REL2080 – Intensive course in Buddhist Philology (ICBPh)
In essence, the course consists of the systematic study of parallel Buddhist texts preserved in Sanskrit (or Pali), Chinese and Tibetan. Its purpose is to train students in the interrelation between these texts: Chinese and Tibetan texts are usually translations of Sanskrit originals and represent the Buddhist canonical scriptures of these two important traditions. A sound knowledge of trilingual philology is important in order to develop expertise in numerous areas of Buddhist thinking and history.
The course is designed to enable students of Buddhism to access the scriptural materials of the Buddhist tradition in their original languages. At the end of the course, they will be equipped to advance their studies using primary sources in the original languages, including Pali, Sanskrit, Chinese and Tibetan.

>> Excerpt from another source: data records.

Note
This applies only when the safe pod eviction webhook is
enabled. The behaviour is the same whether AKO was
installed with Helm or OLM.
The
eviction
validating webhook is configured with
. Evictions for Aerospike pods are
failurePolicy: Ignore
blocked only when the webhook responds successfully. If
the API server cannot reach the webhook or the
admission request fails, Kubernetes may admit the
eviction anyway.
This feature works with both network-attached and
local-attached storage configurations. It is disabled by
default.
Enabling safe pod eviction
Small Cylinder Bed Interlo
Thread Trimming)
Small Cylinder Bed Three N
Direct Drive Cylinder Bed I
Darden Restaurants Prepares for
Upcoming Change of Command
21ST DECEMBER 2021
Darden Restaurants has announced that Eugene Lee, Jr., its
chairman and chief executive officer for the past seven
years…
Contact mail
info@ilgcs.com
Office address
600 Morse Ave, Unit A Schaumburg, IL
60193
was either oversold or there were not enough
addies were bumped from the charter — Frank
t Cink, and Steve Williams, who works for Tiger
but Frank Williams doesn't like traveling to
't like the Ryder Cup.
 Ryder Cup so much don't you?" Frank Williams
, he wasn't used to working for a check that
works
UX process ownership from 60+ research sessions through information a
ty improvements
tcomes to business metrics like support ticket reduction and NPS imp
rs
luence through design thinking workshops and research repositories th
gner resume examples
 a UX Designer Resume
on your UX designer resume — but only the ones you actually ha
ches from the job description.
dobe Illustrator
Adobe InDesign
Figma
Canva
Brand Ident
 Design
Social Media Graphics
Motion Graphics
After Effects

Students who are admitted to study programmes at UiO must each semester register which courses and exams they wish to sign up for in Studentweb.
If you are not already enrolled as a student at UiO, please see our information about admission requirements and procedures.

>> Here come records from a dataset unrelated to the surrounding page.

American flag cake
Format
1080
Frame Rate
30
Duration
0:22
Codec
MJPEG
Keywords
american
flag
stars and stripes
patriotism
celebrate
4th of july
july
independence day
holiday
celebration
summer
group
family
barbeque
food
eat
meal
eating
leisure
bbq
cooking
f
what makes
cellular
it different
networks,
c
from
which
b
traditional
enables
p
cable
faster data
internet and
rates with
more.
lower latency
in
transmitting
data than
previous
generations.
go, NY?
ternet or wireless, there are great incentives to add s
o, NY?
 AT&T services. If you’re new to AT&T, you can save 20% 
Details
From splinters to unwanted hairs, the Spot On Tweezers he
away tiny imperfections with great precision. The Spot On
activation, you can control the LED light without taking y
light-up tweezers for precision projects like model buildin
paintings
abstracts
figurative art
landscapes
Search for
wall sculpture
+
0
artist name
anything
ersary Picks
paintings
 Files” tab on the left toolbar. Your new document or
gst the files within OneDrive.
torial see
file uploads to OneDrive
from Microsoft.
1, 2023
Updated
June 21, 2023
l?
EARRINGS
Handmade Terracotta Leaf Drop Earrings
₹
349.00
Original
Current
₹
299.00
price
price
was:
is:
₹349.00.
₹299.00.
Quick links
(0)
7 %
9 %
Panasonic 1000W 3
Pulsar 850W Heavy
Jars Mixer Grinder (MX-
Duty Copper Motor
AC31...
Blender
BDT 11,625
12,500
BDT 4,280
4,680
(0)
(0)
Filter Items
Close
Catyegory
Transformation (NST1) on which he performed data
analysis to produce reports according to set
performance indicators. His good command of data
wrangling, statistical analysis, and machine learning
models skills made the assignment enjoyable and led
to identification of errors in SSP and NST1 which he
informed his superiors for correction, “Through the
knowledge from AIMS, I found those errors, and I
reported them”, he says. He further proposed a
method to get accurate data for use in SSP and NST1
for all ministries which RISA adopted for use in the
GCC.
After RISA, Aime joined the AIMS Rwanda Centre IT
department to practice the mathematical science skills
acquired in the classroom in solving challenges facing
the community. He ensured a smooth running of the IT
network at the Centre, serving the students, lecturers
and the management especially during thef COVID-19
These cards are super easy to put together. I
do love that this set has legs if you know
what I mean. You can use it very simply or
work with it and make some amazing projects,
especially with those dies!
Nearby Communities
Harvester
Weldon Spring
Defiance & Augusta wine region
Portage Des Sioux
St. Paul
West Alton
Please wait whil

Min. 5 - max. 10 students.
Formal prerequisite knowledge
General university entry requirements.
Recommended previous knowledge
The course presupposes a working knowledge of Buddhist Sanskrit as well as a good grasp of either Tibetan (for those wishing to learn Buddhist Chinese) or Chinese (for those wishing to learn the Tibetan). Students who seek to learn Buddhist Chinese should prepare for the course by learning to use a Chinese dictionary, for example, R. H. Mathews: "Chinese-English Dictionary". Those seeking to learn Tibetan should read M. Hahn: "Lehrbuch der klassischen tibetischen Schriftsprache" (Textbook of Classical Literary Tibetan).
The course consists of 15 weeks of instructions. Two seminars, lasting two hours each, will be held each week. Students are expected to prepare for these seminars at home. The first two seminars consist of an introduction to the basic elements of Chinese and Tibetan phonology. The remainder of the seminars are used to read trilingual texts.

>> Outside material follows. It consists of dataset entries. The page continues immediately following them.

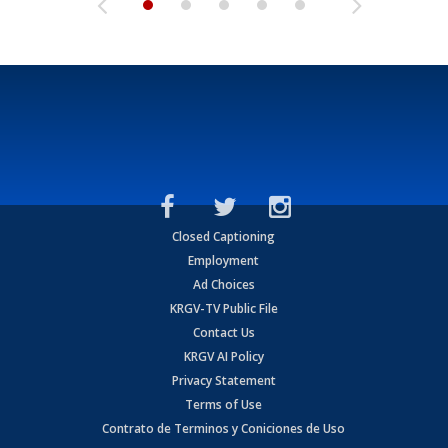
Closed Captioning
Employment
Ad Choices
KRGV-TV Public File
Contact Us
KRGV AI Policy
Privacy Statement
Terms of Use
Contrato de Terminos y Coniciones de Uso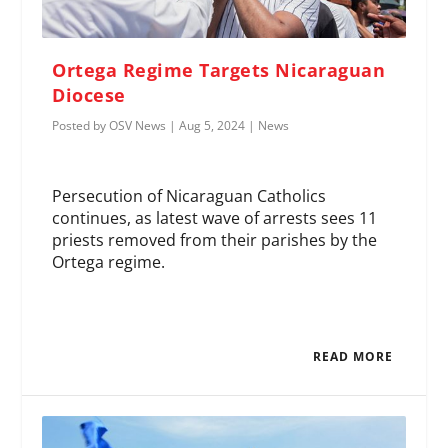
Ortega Regime Targets Nicaraguan
Diocese
Posted by
OSV News
|
Aug 5, 2024
|
News
Persecution of Nicaraguan Catholics
continues, as latest wave of arrests sees 11
priests removed from their parishes by the
Ortega regime.
READ MORE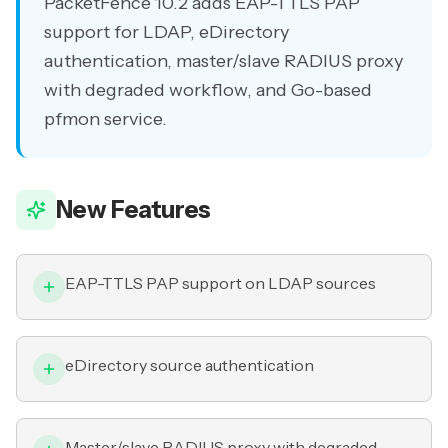
PacketFence 10.2 adds EAP-TTLS PAP
support for LDAP, eDirectory
authentication, master/slave RADIUS proxy
with degraded workflow, and Go-based
pfmon service.
New Features
EAP-TTLS PAP support on LDAP sources
eDirectory source authentication
Master/slave RADIUS proxy with degraded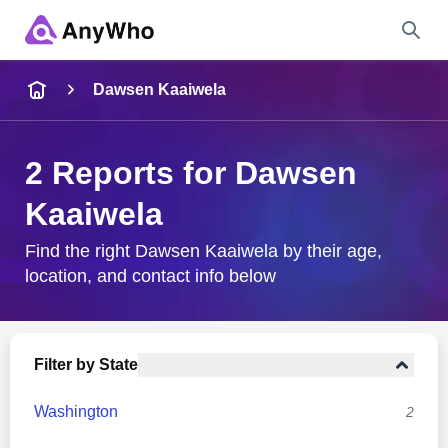
Name
Dawsen Kaaiwela
Full Name
2 Reports for Dawsen
Kaaiwela
City & State
Find the right Dawsen Kaaiwela by their age,
location, and contact info below
Search
Filter by State
Washington
2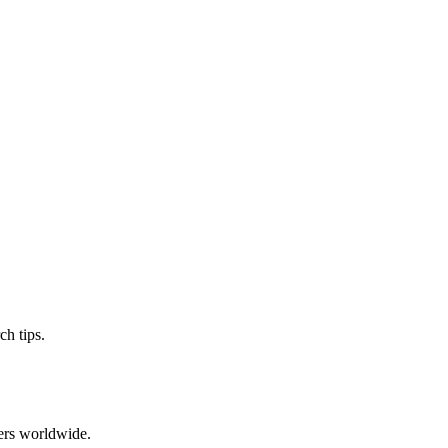
ch tips.
ers worldwide.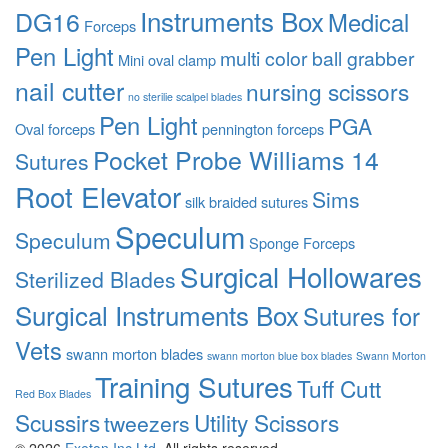
Instruments Box
DG16
Medical
Forceps
Pen Light
multi color ball grabber
Mini oval clamp
nail cutter
nursing scissors
no sterilie scalpel blades
Pen Light
PGA
Oval forceps
pennington forceps
Pocket Probe Williams 14
Sutures
Root Elevator
Sims
silk braided sutures
Speculum
Speculum
Sponge Forceps
Surgical Hollowares
Sterilized Blades
Surgical Instruments Box
Sutures for
Vets
swann morton blades
swann morton blue box blades
Swann Morton
Training Sutures
Tuff Cutt
Red Box Blades
Scussirs
Utility Scissors
tweezers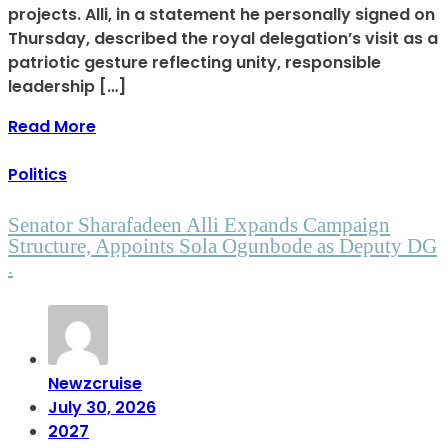
projects. Alli, in a statement he personally signed on
Thursday, described the royal delegation’s visit as a
patriotic gesture reflecting unity, responsible
leadership […]
Read More
Politics
Senator Sharafadeen Alli Expands Campaign
Structure, Appoints Sola Ogunbode as Deputy DG
.
Newzcruise
July 30, 2026
2027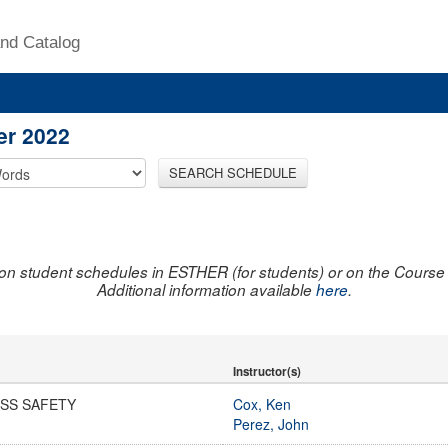
nd Catalog
er 2022
SEARCH SCHEDULE
on student schedules in ESTHER (for students) or on the Course R
Additional information available
here
.
Instructor(s)
SS SAFETY
Cox, Ken
Perez, John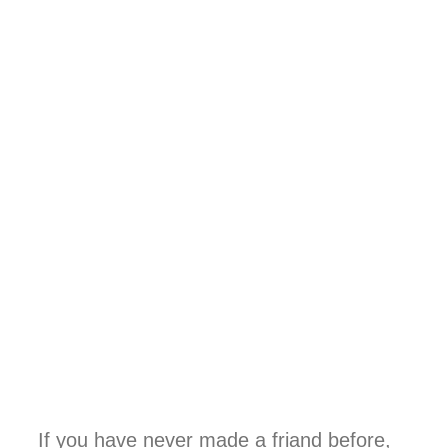
If you have never made a friand before,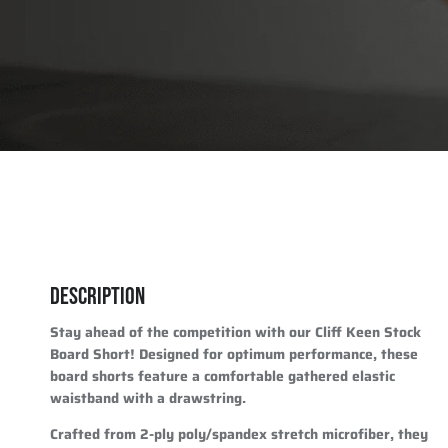
DESCRIPTION
Stay ahead of the competition with our Cliff Keen Stock
Board Short! Designed for optimum performance, these
board shorts feature a comfortable gathered elastic
waistband with a drawstring.
Crafted from 2-ply poly/spandex stretch microfiber, they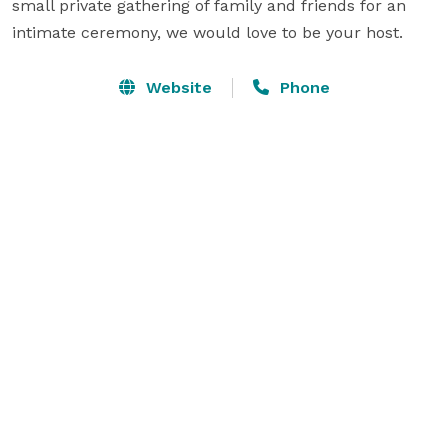
small private gathering of family and friends for an 
intimate ceremony, we would love to be your host.
Website
Phone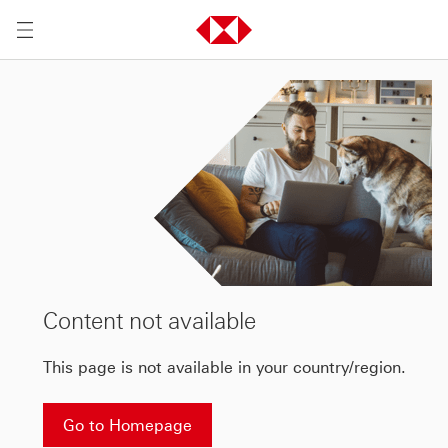
Content not available
This page is not available in your country/region.
Go to Homepage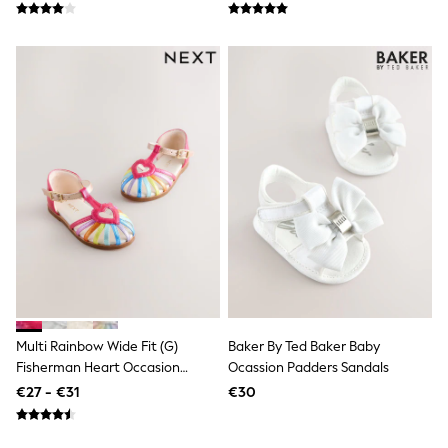
School Bags
Stationery
Underwear & Socks
All Occasionwear
Communion
Wedding
Shirts
Trousers
Shoes
Suit Jackets
Suit Trousers
Waistcoats
Ties
New In
Pyjamas
Robes
Socks
All Accessories
New In
Multi Rainbow Wide Fit (G)
Baker By Ted Baker Baby
Bags
Fisherman Heart Occasion
Ocassion Padders Sandals
Hats
Sandals
€27 - €31
€30
Denim Jackets
Raincoats
Waterproof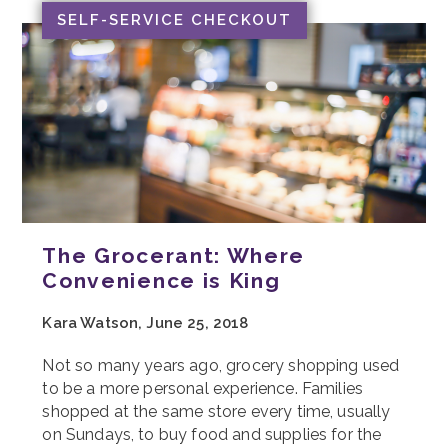
SELF-SERVICE CHECKOUT
The Grocerant: Where
Convenience is King
Kara Watson, June 25, 2018
Not so many years ago, grocery shopping used
to be a more personal experience. Families
shopped at the same store every time, usually
on Sundays, to buy food and supplies for the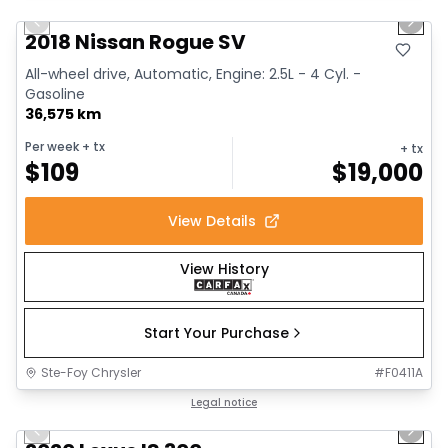
Previous slide
Next 
2018 Nissan Rogue SV
All-wheel drive, Automatic, Engine: 2.5L - 4 Cyl. -
Gasoline
36,575 km
Per week
+ tx
+ tx
$
109
$
19,000
View Details
View History
Start Your Purchase
Ste-Foy Chrysler
#
F0411A
1/17
Great deal
Legal notice
Previous slide
Next 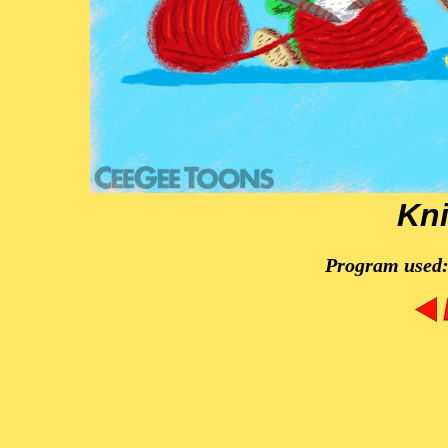
Kni
Program used:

Examinations will test the students' ability to explain trilingual texts: the particularities of translation and grammar as well as the interrelation between the Buddhist languages. The examination will last eight hours, and the candidate will answer a number of questions in writing. The result will be assessed using letter grades (A to F). The course constitutes the basis for work on the lexicographical internet project Thesaurus Literaturae Buddhicae, which will actively be employed throughout the course.
Students who are studying for a degree at UiO, may use this course as an element in the Programme for Studies of Ideas and Culture and the programme in Religious Studies. The course may also be relevant for students of the programme in Asian and African Studies.